На этом последнем семинаре я читал свой рассказ. Вот его текст:
«На днях Виталий Лазаревич Гинзбург подарил мне свою книгу с трогательной надписью. В один из вечеров начал я ее читать и той же ночью приснился мне сон…
Снилось мне, что в осенний день 2101 года в книжный антиквариат, что в Москве, в Камергерском переулке, входит седой старичок с портфелем. И мне почему-то известно, что старичок этот мой правнук (а он еще и не родился). Подходит мой потомок к прилавку. А за прилавком стоит хозяин магазина, тоже старичок с лупой в руке, и перебирает какие-то старые книги и рукописи.
– Здравствуйте, – говорит правнук, вынимает из портфеля книгу и кладет ее на прилавок. – Вот, посмотрите, может быть Вас заинтересует. Книга с автографом Гинзбурга. Я, видите ли, архитектор, в физике ничего не понимаю, а деньги нужны.
– Автограф Гинзбурга? – переспрашивает хозяин. – Интересно. А откуда он у вас?
– Мой прадед был физик и получил книгу в подарок от самого автора.
– Ну что же… Могу сразу предложить за нее пятьсот долларов. Больше не просите. И на комиссии больше не дадут.
Правнук отдает книгу и вынимает из портфеля рукопись.
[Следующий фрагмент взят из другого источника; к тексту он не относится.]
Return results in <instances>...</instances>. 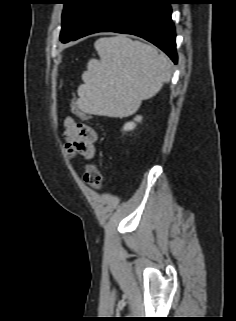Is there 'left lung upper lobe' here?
Instances as JSON below:
<instances>
[{
    "mask_svg": "<svg viewBox=\"0 0 236 321\" xmlns=\"http://www.w3.org/2000/svg\"><path fill=\"white\" fill-rule=\"evenodd\" d=\"M99 0H64L60 40L70 41L81 29Z\"/></svg>",
    "mask_w": 236,
    "mask_h": 321,
    "instance_id": "left-lung-upper-lobe-1",
    "label": "left lung upper lobe"
}]
</instances>
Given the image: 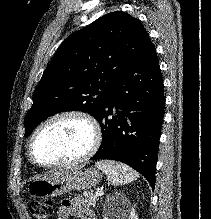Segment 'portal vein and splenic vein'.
<instances>
[{"mask_svg": "<svg viewBox=\"0 0 211 219\" xmlns=\"http://www.w3.org/2000/svg\"><path fill=\"white\" fill-rule=\"evenodd\" d=\"M95 194H96L97 196H100V195L103 194V191L99 189V190H97V191L95 192Z\"/></svg>", "mask_w": 211, "mask_h": 219, "instance_id": "1", "label": "portal vein and splenic vein"}]
</instances>
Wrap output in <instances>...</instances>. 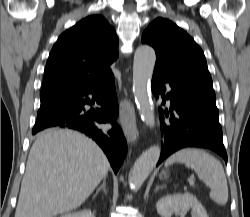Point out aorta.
<instances>
[{
	"label": "aorta",
	"instance_id": "aorta-1",
	"mask_svg": "<svg viewBox=\"0 0 250 217\" xmlns=\"http://www.w3.org/2000/svg\"><path fill=\"white\" fill-rule=\"evenodd\" d=\"M156 54L152 47L143 45L137 48L133 63V94L142 120L147 126H155V118L150 93V80L153 75ZM161 153L158 145L151 146L136 160L129 173V185L137 191L155 168Z\"/></svg>",
	"mask_w": 250,
	"mask_h": 217
}]
</instances>
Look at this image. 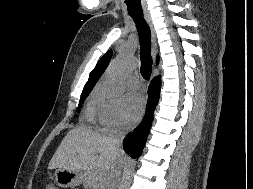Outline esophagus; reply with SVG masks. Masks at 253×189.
<instances>
[{"mask_svg": "<svg viewBox=\"0 0 253 189\" xmlns=\"http://www.w3.org/2000/svg\"><path fill=\"white\" fill-rule=\"evenodd\" d=\"M144 18H145V21L147 22V24L150 28V31H151L152 55H153V57H155L156 53H157V48H158L156 31H155V28H154V25H153V22H152L150 16L144 15Z\"/></svg>", "mask_w": 253, "mask_h": 189, "instance_id": "obj_1", "label": "esophagus"}]
</instances>
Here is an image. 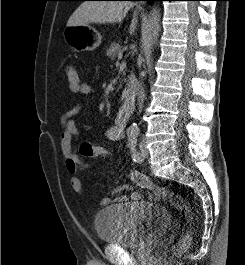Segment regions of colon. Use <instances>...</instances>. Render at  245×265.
<instances>
[{
    "mask_svg": "<svg viewBox=\"0 0 245 265\" xmlns=\"http://www.w3.org/2000/svg\"><path fill=\"white\" fill-rule=\"evenodd\" d=\"M65 73L70 89L74 92H77L81 84L78 71L73 66H67ZM80 154L83 157L91 159H102L110 156V152L107 149L89 142H83L81 144ZM128 176L138 186L152 190L153 192L157 193L163 200L168 202L173 208L185 213L189 222L192 220V212L190 210V207L180 194L171 191L167 186H158L154 184L146 175L140 172L129 170ZM191 241L192 231L191 228H188L181 240L172 247L171 252L173 254H177L185 251L190 246Z\"/></svg>",
    "mask_w": 245,
    "mask_h": 265,
    "instance_id": "obj_1",
    "label": "colon"
}]
</instances>
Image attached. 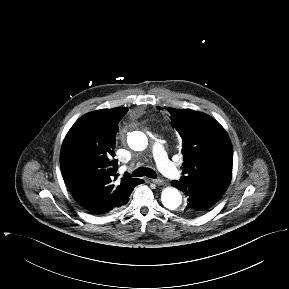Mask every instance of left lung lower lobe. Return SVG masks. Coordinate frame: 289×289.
<instances>
[{
    "mask_svg": "<svg viewBox=\"0 0 289 289\" xmlns=\"http://www.w3.org/2000/svg\"><path fill=\"white\" fill-rule=\"evenodd\" d=\"M171 184L184 192L188 198L187 205L180 211L186 216H195L204 213L221 197L210 191L188 188L177 181H172Z\"/></svg>",
    "mask_w": 289,
    "mask_h": 289,
    "instance_id": "obj_1",
    "label": "left lung lower lobe"
}]
</instances>
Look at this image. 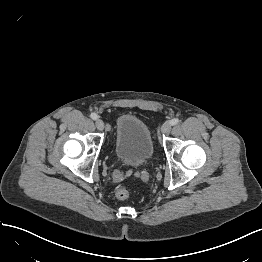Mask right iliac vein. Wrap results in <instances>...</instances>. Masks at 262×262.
<instances>
[{
	"instance_id": "right-iliac-vein-1",
	"label": "right iliac vein",
	"mask_w": 262,
	"mask_h": 262,
	"mask_svg": "<svg viewBox=\"0 0 262 262\" xmlns=\"http://www.w3.org/2000/svg\"><path fill=\"white\" fill-rule=\"evenodd\" d=\"M96 127L101 131L104 129V123L101 119L96 120Z\"/></svg>"
}]
</instances>
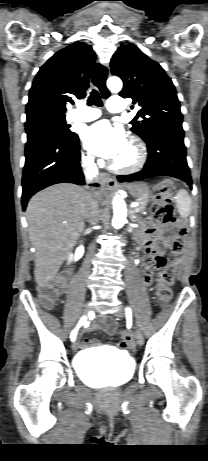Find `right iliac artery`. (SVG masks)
Wrapping results in <instances>:
<instances>
[{
    "instance_id": "82829eb1",
    "label": "right iliac artery",
    "mask_w": 208,
    "mask_h": 461,
    "mask_svg": "<svg viewBox=\"0 0 208 461\" xmlns=\"http://www.w3.org/2000/svg\"><path fill=\"white\" fill-rule=\"evenodd\" d=\"M86 320H87L86 316H83V317L80 319V321H79L77 327L72 331V333H71V335H70V338H71L72 341H74V340L76 339V335H77L78 328H79L81 325H83V324L86 322Z\"/></svg>"
}]
</instances>
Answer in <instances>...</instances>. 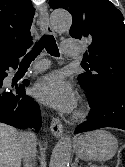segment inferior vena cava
Here are the masks:
<instances>
[{"instance_id": "inferior-vena-cava-1", "label": "inferior vena cava", "mask_w": 125, "mask_h": 167, "mask_svg": "<svg viewBox=\"0 0 125 167\" xmlns=\"http://www.w3.org/2000/svg\"><path fill=\"white\" fill-rule=\"evenodd\" d=\"M22 157L24 158V167H34V159L36 155V135L32 131L24 132L22 134Z\"/></svg>"}]
</instances>
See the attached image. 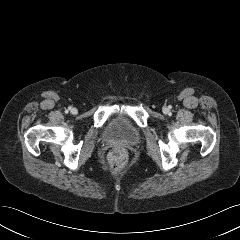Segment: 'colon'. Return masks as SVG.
<instances>
[{
    "label": "colon",
    "mask_w": 240,
    "mask_h": 240,
    "mask_svg": "<svg viewBox=\"0 0 240 240\" xmlns=\"http://www.w3.org/2000/svg\"><path fill=\"white\" fill-rule=\"evenodd\" d=\"M107 166L115 172L121 171L128 163V153L123 147H112L106 158Z\"/></svg>",
    "instance_id": "colon-1"
}]
</instances>
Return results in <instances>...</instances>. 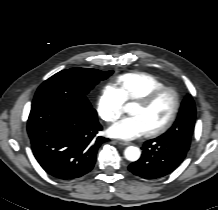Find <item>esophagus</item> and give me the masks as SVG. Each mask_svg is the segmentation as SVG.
Instances as JSON below:
<instances>
[{"mask_svg": "<svg viewBox=\"0 0 218 210\" xmlns=\"http://www.w3.org/2000/svg\"><path fill=\"white\" fill-rule=\"evenodd\" d=\"M116 142L120 145H123V146H127V145H130V142L128 141H123V140H116Z\"/></svg>", "mask_w": 218, "mask_h": 210, "instance_id": "obj_1", "label": "esophagus"}]
</instances>
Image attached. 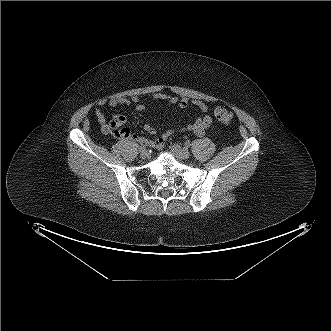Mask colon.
<instances>
[{"label":"colon","mask_w":331,"mask_h":331,"mask_svg":"<svg viewBox=\"0 0 331 331\" xmlns=\"http://www.w3.org/2000/svg\"><path fill=\"white\" fill-rule=\"evenodd\" d=\"M213 114L215 118L224 125H229L233 120V113L226 107L218 106L214 108Z\"/></svg>","instance_id":"obj_1"}]
</instances>
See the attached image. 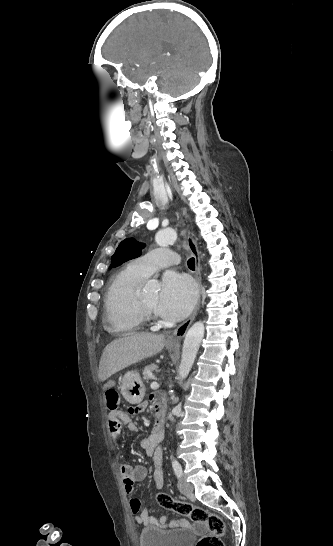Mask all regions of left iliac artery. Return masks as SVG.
<instances>
[{
  "label": "left iliac artery",
  "mask_w": 333,
  "mask_h": 546,
  "mask_svg": "<svg viewBox=\"0 0 333 546\" xmlns=\"http://www.w3.org/2000/svg\"><path fill=\"white\" fill-rule=\"evenodd\" d=\"M172 467H173V470L175 472V475L180 478L182 476V467L180 465V463L177 461V460H173L172 461Z\"/></svg>",
  "instance_id": "obj_1"
}]
</instances>
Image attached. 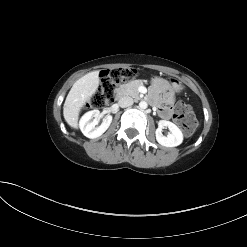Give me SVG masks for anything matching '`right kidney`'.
Segmentation results:
<instances>
[{
	"label": "right kidney",
	"instance_id": "1",
	"mask_svg": "<svg viewBox=\"0 0 247 247\" xmlns=\"http://www.w3.org/2000/svg\"><path fill=\"white\" fill-rule=\"evenodd\" d=\"M100 116L99 110H92L85 113L79 122V127L82 133L90 138L94 139L101 136L110 126L112 122V116L107 115L102 124L99 127H95L98 124V118ZM94 118L92 121L91 119Z\"/></svg>",
	"mask_w": 247,
	"mask_h": 247
}]
</instances>
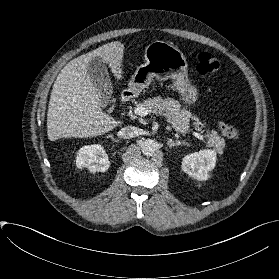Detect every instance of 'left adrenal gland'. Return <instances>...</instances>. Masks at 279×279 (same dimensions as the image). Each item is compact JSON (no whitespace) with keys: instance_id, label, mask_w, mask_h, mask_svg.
I'll list each match as a JSON object with an SVG mask.
<instances>
[{"instance_id":"a2214340","label":"left adrenal gland","mask_w":279,"mask_h":279,"mask_svg":"<svg viewBox=\"0 0 279 279\" xmlns=\"http://www.w3.org/2000/svg\"><path fill=\"white\" fill-rule=\"evenodd\" d=\"M169 148H172L174 146H180V145H188L187 142H185L184 140L180 141V140H176V141H173V140H168L167 142Z\"/></svg>"}]
</instances>
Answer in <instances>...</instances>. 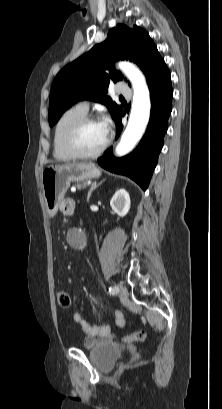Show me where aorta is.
Here are the masks:
<instances>
[{"mask_svg":"<svg viewBox=\"0 0 222 409\" xmlns=\"http://www.w3.org/2000/svg\"><path fill=\"white\" fill-rule=\"evenodd\" d=\"M120 70L127 76L133 86V101L127 127L116 146V156L128 154L142 138L150 118V95L143 74L132 64L119 63ZM75 236L82 239L83 233L77 231Z\"/></svg>","mask_w":222,"mask_h":409,"instance_id":"aorta-1","label":"aorta"}]
</instances>
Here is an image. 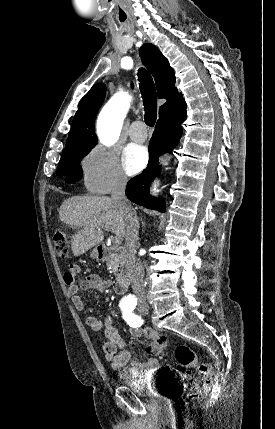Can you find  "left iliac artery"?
Returning a JSON list of instances; mask_svg holds the SVG:
<instances>
[{
    "mask_svg": "<svg viewBox=\"0 0 275 429\" xmlns=\"http://www.w3.org/2000/svg\"><path fill=\"white\" fill-rule=\"evenodd\" d=\"M133 310H134L133 306L123 307L122 308L123 319L129 326L138 328L142 325L143 321L140 316L135 315L133 313Z\"/></svg>",
    "mask_w": 275,
    "mask_h": 429,
    "instance_id": "44dca946",
    "label": "left iliac artery"
}]
</instances>
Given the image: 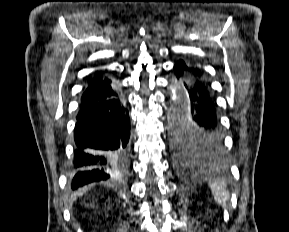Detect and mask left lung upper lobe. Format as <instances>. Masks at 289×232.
<instances>
[{
    "mask_svg": "<svg viewBox=\"0 0 289 232\" xmlns=\"http://www.w3.org/2000/svg\"><path fill=\"white\" fill-rule=\"evenodd\" d=\"M171 133L173 147L178 152L210 153L220 150L210 144L194 123L182 114L172 116Z\"/></svg>",
    "mask_w": 289,
    "mask_h": 232,
    "instance_id": "left-lung-upper-lobe-1",
    "label": "left lung upper lobe"
}]
</instances>
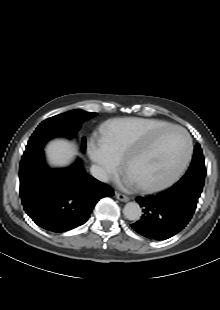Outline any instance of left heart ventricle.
Segmentation results:
<instances>
[{"mask_svg": "<svg viewBox=\"0 0 220 310\" xmlns=\"http://www.w3.org/2000/svg\"><path fill=\"white\" fill-rule=\"evenodd\" d=\"M185 151L184 136L178 132H166L155 151L146 157L133 160L128 167V172L137 181L151 179L162 182L177 170Z\"/></svg>", "mask_w": 220, "mask_h": 310, "instance_id": "1", "label": "left heart ventricle"}]
</instances>
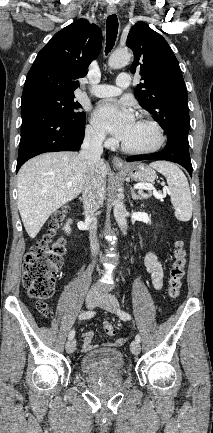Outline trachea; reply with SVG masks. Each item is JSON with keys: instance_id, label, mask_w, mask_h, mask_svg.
Returning <instances> with one entry per match:
<instances>
[{"instance_id": "1", "label": "trachea", "mask_w": 213, "mask_h": 433, "mask_svg": "<svg viewBox=\"0 0 213 433\" xmlns=\"http://www.w3.org/2000/svg\"><path fill=\"white\" fill-rule=\"evenodd\" d=\"M118 33V19L116 14H112L108 16L106 21V37H107V43H106V54L111 51L113 48Z\"/></svg>"}]
</instances>
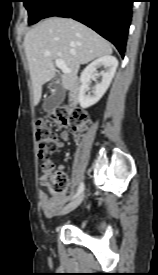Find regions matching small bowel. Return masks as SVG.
Returning a JSON list of instances; mask_svg holds the SVG:
<instances>
[{"label":"small bowel","instance_id":"c3829d8e","mask_svg":"<svg viewBox=\"0 0 158 275\" xmlns=\"http://www.w3.org/2000/svg\"><path fill=\"white\" fill-rule=\"evenodd\" d=\"M68 139V133L67 132H62L60 134V138L56 144V153L59 152L60 148L63 146L64 142ZM47 162H45L42 165V170L45 171V165ZM67 199V195H64L63 198L59 199V200H53V199H49L48 195L41 191L40 192V202H41V208H42V212L44 214L45 217L47 218H51L53 217L62 207V205L64 204V202Z\"/></svg>","mask_w":158,"mask_h":275}]
</instances>
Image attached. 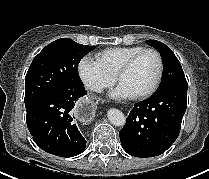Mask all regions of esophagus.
Returning <instances> with one entry per match:
<instances>
[{"mask_svg":"<svg viewBox=\"0 0 209 179\" xmlns=\"http://www.w3.org/2000/svg\"><path fill=\"white\" fill-rule=\"evenodd\" d=\"M72 114L78 122L86 123L94 117L95 109L89 101H78L73 106Z\"/></svg>","mask_w":209,"mask_h":179,"instance_id":"esophagus-1","label":"esophagus"}]
</instances>
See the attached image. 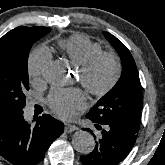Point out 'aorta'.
<instances>
[{"label":"aorta","mask_w":165,"mask_h":165,"mask_svg":"<svg viewBox=\"0 0 165 165\" xmlns=\"http://www.w3.org/2000/svg\"><path fill=\"white\" fill-rule=\"evenodd\" d=\"M66 72V66L63 62L54 61L45 70V76L51 83L63 85L67 82ZM72 145L77 152L88 154L93 151L95 140L89 132L79 130L72 136Z\"/></svg>","instance_id":"762f6f07"}]
</instances>
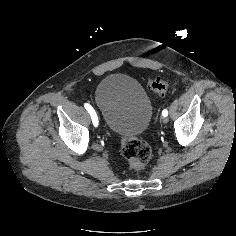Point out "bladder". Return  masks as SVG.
<instances>
[{
	"instance_id": "31cf9c89",
	"label": "bladder",
	"mask_w": 236,
	"mask_h": 236,
	"mask_svg": "<svg viewBox=\"0 0 236 236\" xmlns=\"http://www.w3.org/2000/svg\"><path fill=\"white\" fill-rule=\"evenodd\" d=\"M94 100L107 128L122 139L137 136L150 122L151 101L139 83L128 75L105 77L95 90Z\"/></svg>"
}]
</instances>
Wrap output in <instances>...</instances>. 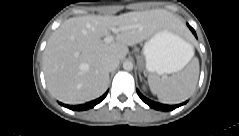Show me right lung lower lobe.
Segmentation results:
<instances>
[{"label": "right lung lower lobe", "instance_id": "98d812e1", "mask_svg": "<svg viewBox=\"0 0 239 136\" xmlns=\"http://www.w3.org/2000/svg\"><path fill=\"white\" fill-rule=\"evenodd\" d=\"M107 93H108V91L103 96H101L100 98H98L96 100H93L91 102L82 104V105L69 106V105H65V104H62V103H60V104L64 107H66V108L71 109V110H77V111L87 110V109L93 108L95 105L100 103L106 97Z\"/></svg>", "mask_w": 239, "mask_h": 136}]
</instances>
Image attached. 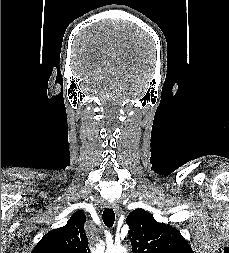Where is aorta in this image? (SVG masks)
<instances>
[{
	"mask_svg": "<svg viewBox=\"0 0 229 253\" xmlns=\"http://www.w3.org/2000/svg\"><path fill=\"white\" fill-rule=\"evenodd\" d=\"M106 253H127L124 246H113L107 249Z\"/></svg>",
	"mask_w": 229,
	"mask_h": 253,
	"instance_id": "762f6f07",
	"label": "aorta"
}]
</instances>
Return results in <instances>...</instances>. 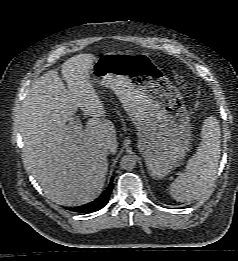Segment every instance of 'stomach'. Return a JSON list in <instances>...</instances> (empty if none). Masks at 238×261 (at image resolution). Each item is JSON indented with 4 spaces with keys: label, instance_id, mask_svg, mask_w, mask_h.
<instances>
[{
    "label": "stomach",
    "instance_id": "stomach-1",
    "mask_svg": "<svg viewBox=\"0 0 238 261\" xmlns=\"http://www.w3.org/2000/svg\"><path fill=\"white\" fill-rule=\"evenodd\" d=\"M93 82L110 88L138 131V149L149 174L162 179L191 144L188 113L178 89L143 55L108 53L95 60Z\"/></svg>",
    "mask_w": 238,
    "mask_h": 261
}]
</instances>
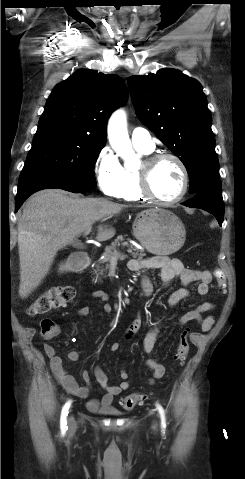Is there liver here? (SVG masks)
I'll use <instances>...</instances> for the list:
<instances>
[{
  "label": "liver",
  "mask_w": 245,
  "mask_h": 479,
  "mask_svg": "<svg viewBox=\"0 0 245 479\" xmlns=\"http://www.w3.org/2000/svg\"><path fill=\"white\" fill-rule=\"evenodd\" d=\"M124 207L107 199L80 198L57 189L31 196L18 219L19 296L26 298L39 286L58 250L91 231L96 221L117 214ZM114 235V228L99 227L96 239L106 241Z\"/></svg>",
  "instance_id": "liver-1"
}]
</instances>
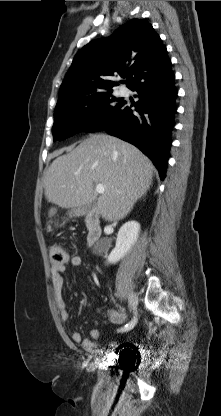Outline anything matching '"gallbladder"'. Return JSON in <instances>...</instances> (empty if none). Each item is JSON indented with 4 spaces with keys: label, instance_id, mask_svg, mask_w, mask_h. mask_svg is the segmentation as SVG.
<instances>
[{
    "label": "gallbladder",
    "instance_id": "bac80fb5",
    "mask_svg": "<svg viewBox=\"0 0 221 416\" xmlns=\"http://www.w3.org/2000/svg\"><path fill=\"white\" fill-rule=\"evenodd\" d=\"M94 201L93 202H91L90 204H88V205H86V206H84L83 207V211L85 212V213H87L90 209H91V207L94 205Z\"/></svg>",
    "mask_w": 221,
    "mask_h": 416
}]
</instances>
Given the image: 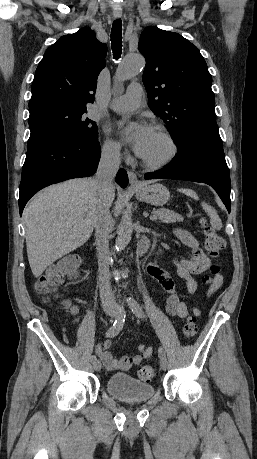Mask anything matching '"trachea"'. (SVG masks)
Masks as SVG:
<instances>
[{
	"label": "trachea",
	"instance_id": "trachea-1",
	"mask_svg": "<svg viewBox=\"0 0 257 459\" xmlns=\"http://www.w3.org/2000/svg\"><path fill=\"white\" fill-rule=\"evenodd\" d=\"M111 45L115 59H119L122 53V22L121 19L113 22L111 30Z\"/></svg>",
	"mask_w": 257,
	"mask_h": 459
}]
</instances>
– А вот еще. Отзыв на докторскую диссертацию писал прадеду один академик, говорят, тоже знаменитый. Видите, тут его подлинная подпись.
Антиквар смотрит на подпись через лупу и спрашивает:
– Так чья, вы говорите, это подпись?
– Вул. Был такой академик.
– Вул? Три буквы, посередине «у»? Не знаю, не слыхал. Нет, это не подойдет. А вот не было ли у вашего прадеда рукописей Эйнштейна, Ландау?
– С Эйнштейном прадед, видимо, не успел наладить переписку. А с Ландау познакомился, когда делал у Капицы доклад. Тогда же он попросил Ландау прочесть рукопись его статьи. И вот что Ландау написал на ее полях, – достает статью и читает: «Выше уровня патологии. Если хотите – печатайте. У нас печатают и не такое».
Антиквар берет рукопись и быстро прячет ее под прилавок. Потом спрашивает:
– Ну что еще?
– А еще у меня остались книги, написанные прадедом, по физике и по литературе. Прадед был еще и пушкинистом, писал рассказы… Не подойдут ли вам?
– Простите, а как звали вашего прадеда?
– Владимир Михайлович Фридкин.
– Фридкин? Фридкин… Не помню такого. Нет, оставьте это себе.
Антиквар улыбается и говорит:
– Значит, пушкинист был ваш прадед? А помните слова Пушкина о «завистливой дали веков»? Время завидует славе человека. Поэтому не всем творческим людям дано преодолеть эту даль, пережить свое время.
Мой правнук кланяется и идет к выходу. Но у двери вдруг останавливается и произносит:
– А творческий человек работает не для славы, а для удовольствия. Поэтому ему так мало платят…
И вот тут я проснулся. Проснулся и подумал о своем правнуке с уважением. Хоть он еще и не родился».
А что касается «недодуманного и недоделанного» (я вспомнил доклад В. Л. Гинзбурга), то, полагаю, что в конце концов додумают и доделают, как бы «даль веков» не завидовала славе человека. А может быть, и переделают. И все это сделают наши российские теоретики. Если, конечно, не разгонят Академию наук и не отменят фундаментальную науку.